All the King’s Men
Number of Pages: 629
This book is stunning. I went so far as to write “masterpiece” on the last page after I finished it. It shocked me. There were two actual spots in the book where the story left me in awe. I simply did not see it coming. I can usually spot the direction a novel takes and I was taken by surprise not once but twice in All the King’s Men. The way the stories wove together was masterful.
Despite being written in 1946, it has echoes of our current political climate. The book follows Willie Talos, a politician who starts out with grand visions of studying “the heart of the people.” He quickly gets disillusioned and attempts to make good out of the bad. The bad consists of the situations he must work in and the manipulation of people he must do to get them to do what he wants, which he deems the good.

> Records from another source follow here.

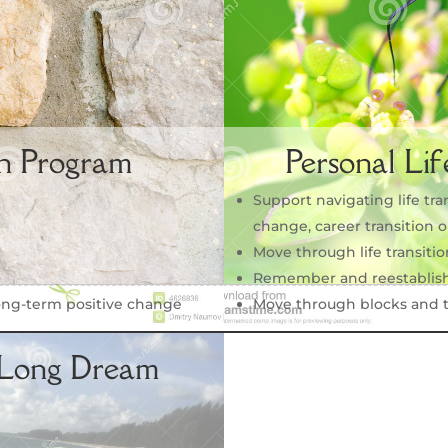
n Program
Personal Lif
Support navigating life tra
change, career transition
Move through life transiti
Remember and reestablish
ong-term positive change
Move through blocks and t
-Long Dream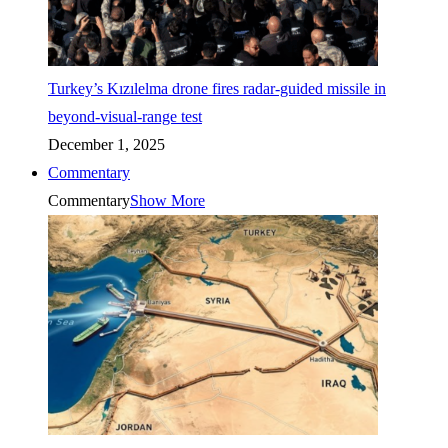
Turkey’s Kızılelma drone fires radar-guided missile in
beyond-visual-range test
December 1, 2025
Commentary
Commentary
Show More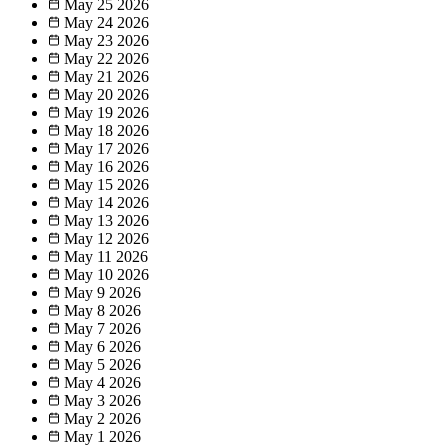
May 25
2026
May 24
2026
May 23
2026
May 22
2026
May 21
2026
May 20
2026
May 19
2026
May 18
2026
May 17
2026
May 16
2026
May 15
2026
May 14
2026
May 13
2026
May 12
2026
May 11
2026
May 10
2026
May 9
2026
May 8
2026
May 7
2026
May 6
2026
May 5
2026
May 4
2026
May 3
2026
May 2
2026
May 1
2026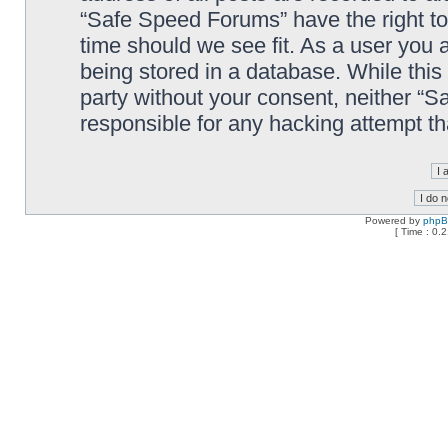
“Safe Speed Forums” have the right to
time should we see fit. As a user you 
being stored in a database. While this 
party without your consent, neither “
responsible for any hacking attempt t
Powered by
php
[ Time : 0.2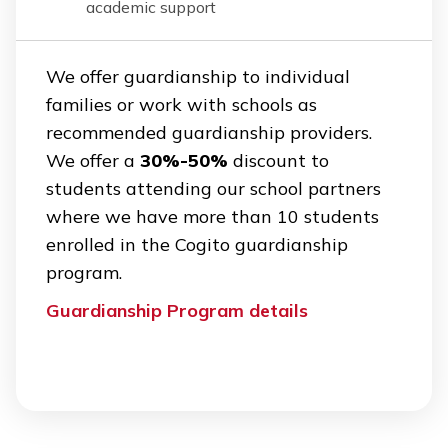
academic support
We offer guardianship to individual
families or work with schools as
recommended guardianship providers.
We offer a
30%-50%
discount to
students attending our school partners
where we have more than 10 students
enrolled in the Cogito guardianship
program.
Guardianship Program details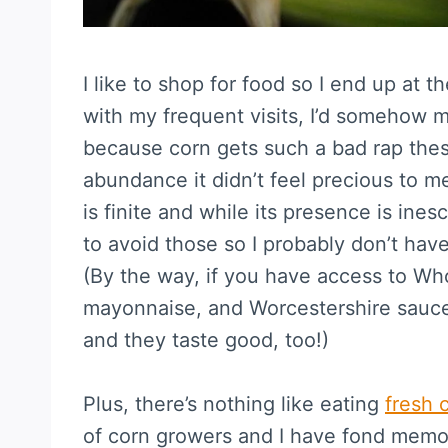
I like to shop for food so I end up at 
with my frequent visits, I’d somehow
because corn gets such a bad rap thes
abundance it didn’t feel precious to me.
is finite and while its presence is ines
to avoid those so I probably don’t ha
(By the way, if you have access to Wh
mayonnaise, and Worcestershire sauce 
and they taste good, too!)
Plus, there’s nothing like eating
fresh 
of corn growers and I have fond memorie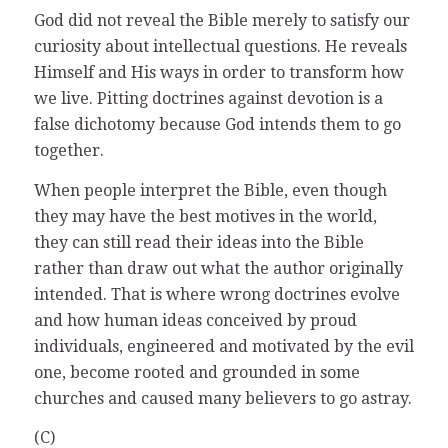
God did not reveal the Bible merely to satisfy our
curiosity about intellectual questions. He reveals
Himself and His ways in order to transform how
we live. Pitting doctrines against devotion is a
false dichotomy because God intends them to go
together.
When people interpret the Bible, even though
they may have the best motives in the world,
they can still read their ideas into the Bible
rather than draw out what the author originally
intended. That is where wrong doctrines evolve
and how human ideas conceived by proud
individuals, engineered and motivated by the evil
one, become rooted and grounded in some
churches and caused many believers to go astray.
(C)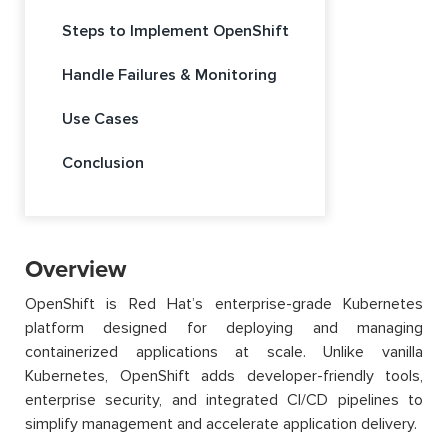
Steps to Implement OpenShift
Handle Failures & Monitoring
Use Cases
Conclusion
Overview
OpenShift is Red Hat’s enterprise-grade Kubernetes
platform designed for deploying and managing
containerized applications at scale. Unlike vanilla
Kubernetes, OpenShift adds developer-friendly tools,
enterprise security, and integrated CI/CD pipelines to
simplify management and accelerate application delivery.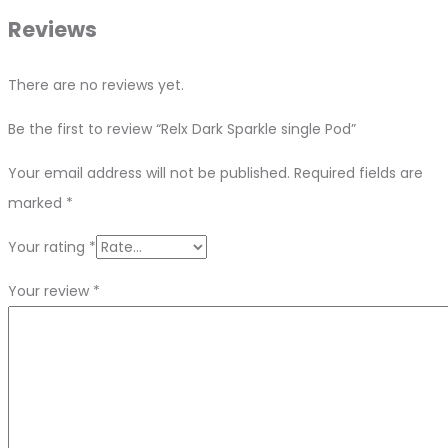
Reviews
There are no reviews yet.
Be the first to review “Relx Dark Sparkle single Pod”
Your email address will not be published.
Required fields are
marked
*
Your rating
*
Your review
*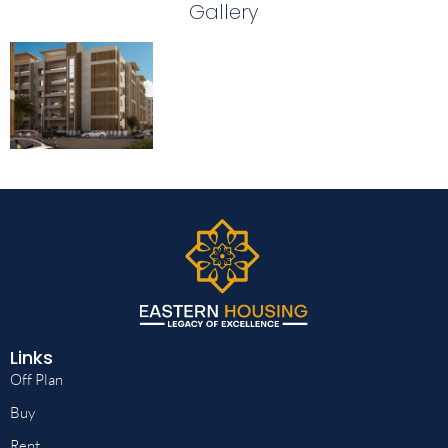
Gallery
Links
Off Plan
Buy
Rent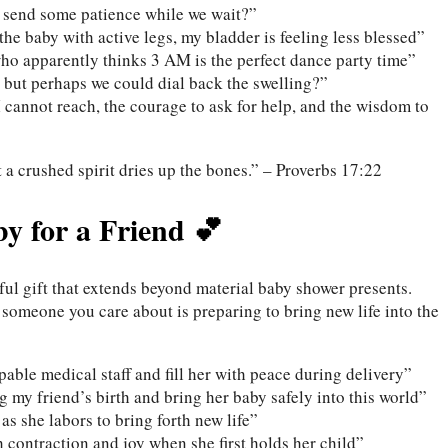
o send some patience while we wait?”
he baby with active legs, my bladder is feeling less blessed”
who apparently thinks 3 AM is the perfect dance party time”
 but perhaps we could dial back the swelling?”
I cannot reach, the courage to ask for help, and the wisdom to
 a crushed spirit dries up the bones.” – Proverbs 17:22
by for a Friend 💕
ful gift that extends beyond material baby shower presents.
 someone you care about is preparing to bring new life into the
ble medical staff and fill her with peace during delivery”
 my friend’s birth and bring her baby safely into this world”
as she labors to bring forth new life”
 contraction and joy when she first holds her child”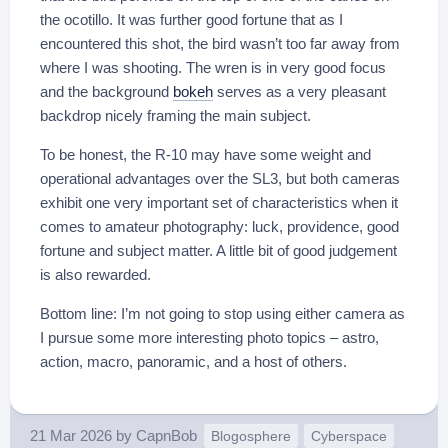
the ocotillo. It was further good fortune that as I
encountered this shot, the bird wasn’t too far away from
where I was shooting. The wren is in very good focus
and the background
bokeh
serves as a very pleasant
backdrop nicely framing the main subject.
To be honest, the R-10 may have some weight and
operational advantages over the SL3, but both cameras
exhibit one very important set of characteristics when it
comes to amateur photography: luck, providence, good
fortune and subject matter. A little bit of good judgement
is also rewarded.
Bottom line: I’m not going to stop using either camera as
I pursue some more interesting photo topics – astro,
action, macro, panoramic, and a host of others.
21 Mar 2026
by
CapnBob
Blogosphere
Cyberspace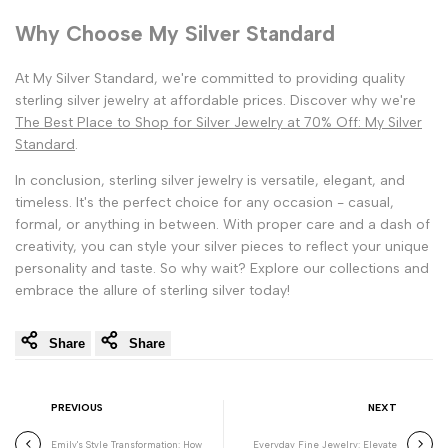
Why Choose My Silver Standard
At My Silver Standard, we're committed to providing quality
sterling silver jewelry at affordable prices. Discover why we're
The Best Place to Shop for Silver Jewelry at 70% Off: My Silver
Standard
.
In conclusion, sterling silver jewelry is versatile, elegant, and
timeless. It's the perfect choice for any occasion - casual,
formal, or anything in between. With proper care and a dash of
creativity, you can style your silver pieces to reflect your unique
personality and taste. So why wait? Explore our collections and
embrace the allure of sterling silver today!
Share
Share
PREVIOUS
NEXT
Emily's Style Transformation: How
Everyday Fine Jewelry: Elevate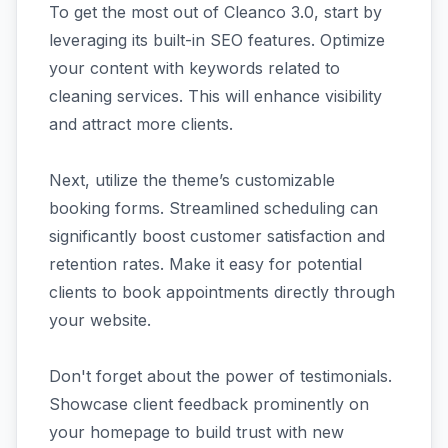
To get the most out of Cleanco 3.0, start by
leveraging its built-in SEO features. Optimize
your content with keywords related to
cleaning services. This will enhance visibility
and attract more clients.
Next, utilize the theme’s customizable
booking forms. Streamlined scheduling can
significantly boost customer satisfaction and
retention rates. Make it easy for potential
clients to book appointments directly through
your website.
Don't forget about the power of testimonials.
Showcase client feedback prominently on
your homepage to build trust with new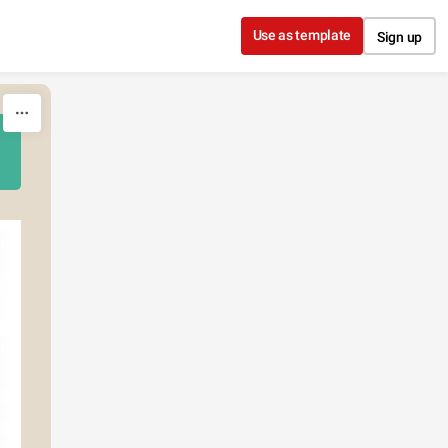
Use as template
Sign up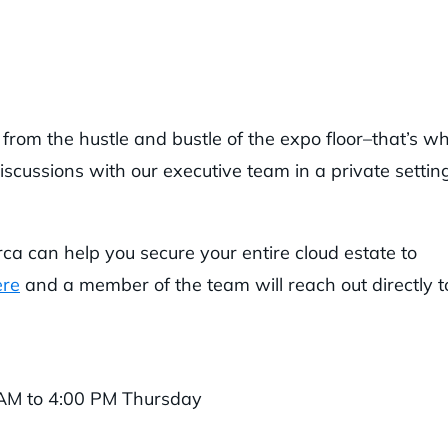
rom the hustle and bustle of the expo floor–that’s w
scussions with our executive team in a private settin
rca can help you secure your entire cloud estate to
ere
and a member of the team will reach out directly t
AM to 4:00 PM Thursday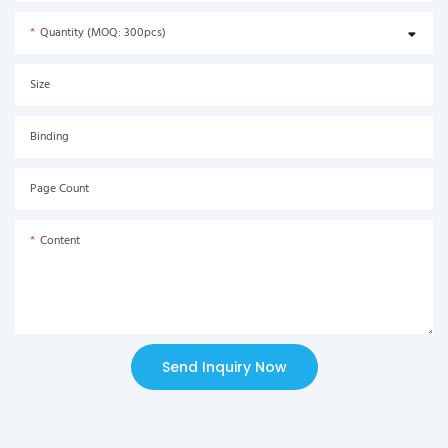
Quantity (MOQ: 300pcs)
Size
Binding
Page Count
Content
Send Inquiry Now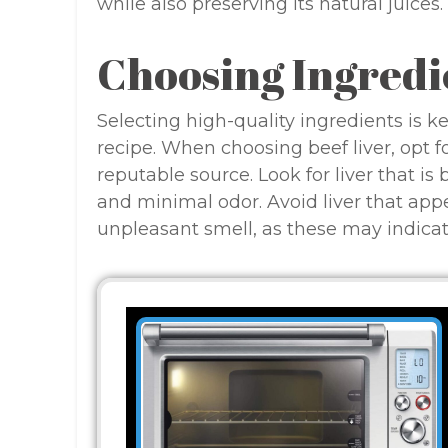
while also preserving its natural juices.
Choosing Ingredi
Selecting high-quality ingredients is k
recipe. When choosing beef liver, opt f
reputable source. Look for liver that is
and minimal odor. Avoid liver that appe
unpleasant smell, as these may indicat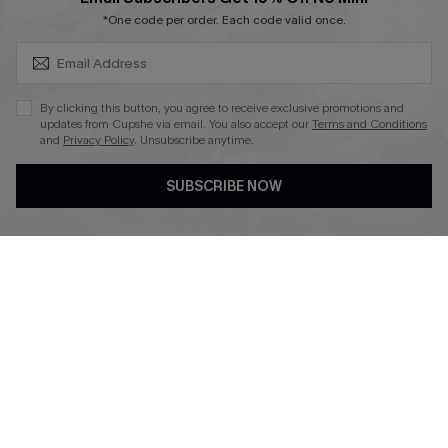
SUBSCRIBE & GET CODE
*One code per order. Each code valid once.
DOWNLAOD CUPSHE APP
By clicking this button, you agree to receive exclusive promotions and
updates from Cupshe via email. You also accept our
Terms and Conditions
and
Privacy Policy
. Unsubscribe anytime.
SUBSCRIBE NOW
FOLLOW US ON
© 2026 Cupshe UK
See our
terms of use
and
privacy policy
.
Cookie Management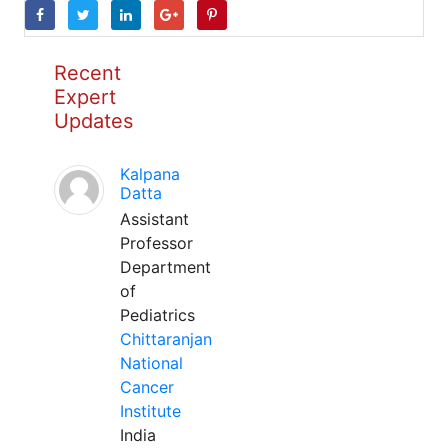
Recent
Expert
Updates
Kalpana
Datta
Assistant
Professor
Department
of
Pediatrics
Chittaranjan
National
Cancer
Institute
India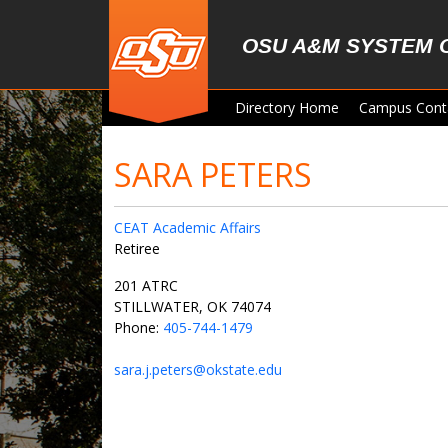
Skip to main content
OSU A&M SYSTEM 
Directory Home
Campus Cont
SARA PETERS
CEAT Academic Affairs
Retiree
201 ATRC
STILLWATER, OK 74074
Phone:
405-744-1479
sara.j.peters@okstate.edu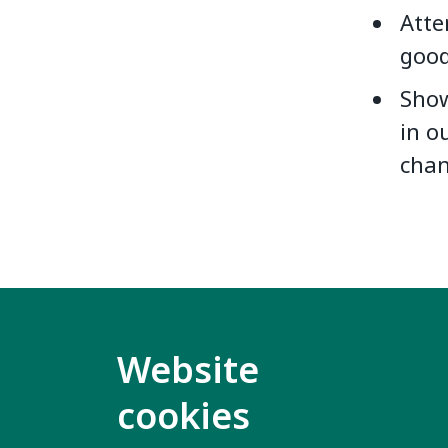
Atte
good
Show
in o
chan
Website
cookies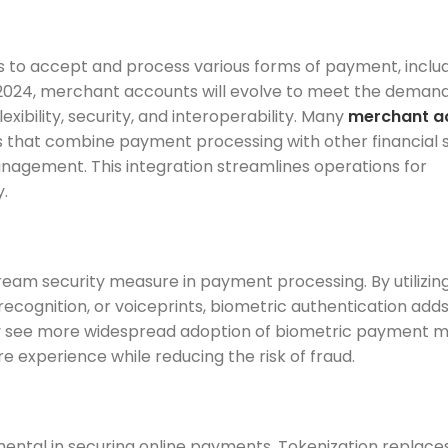
s to accept and process various forms of payment, inclu
 In 2024, merchant accounts will evolve to meet the demand
ibility, security, and interoperability. Many
merchant a
s that combine payment processing with other financial s
anagement. This integration streamlines operations for
y.
eam security measure in payment processing. By utilizin
al recognition, or voiceprints, biometric authentication adds
likely see more widespread adoption of biometric payment 
 experience while reducing the risk of fraud.
ntal in securing online payments. Tokenization replace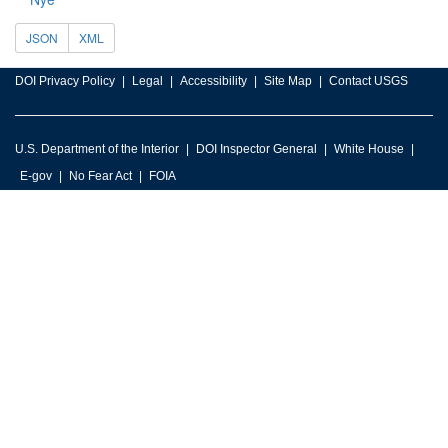
JSON
XML
DOI Privacy Policy
Legal
Accessibility
Site Map
Contact USGS
U.S. Department of the Interior
DOI Inspector General
White House
E-gov
No Fear Act
FOIA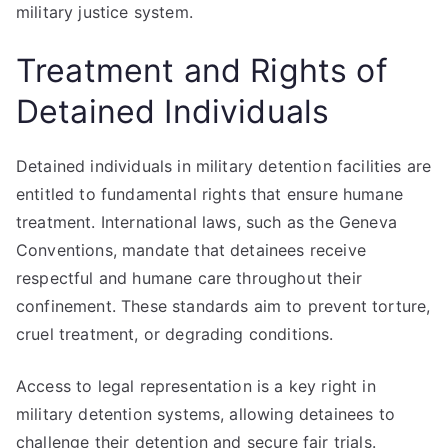
military justice system.
Treatment and Rights of
Detained Individuals
Detained individuals in military detention facilities are
entitled to fundamental rights that ensure humane
treatment. International laws, such as the Geneva
Conventions, mandate that detainees receive
respectful and humane care throughout their
confinement. These standards aim to prevent torture,
cruel treatment, or degrading conditions.
Access to legal representation is a key right in
military detention systems, allowing detainees to
challenge their detention and secure fair trials.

It’s an uncomfortable book. It’s uncomfortable because of that discussion about good coming out of bad. Bad coming out of good. It’s uncomfortable because Willie the politician’s worst sins are not those of bad speeches, poor legislative ideas, or ineptitude. No, his worst sins are calibrated and are those against those closest to him. This is micro, not macro. This is devastation at the family, friend, and colleague level.
But that’s where it always starts, isn’t it? It’s all connected. If Willie the politician’s lust for power devastates those closest to him, what do you think it’s going to do to the state he governs?
I can’t wait to read this book again some day.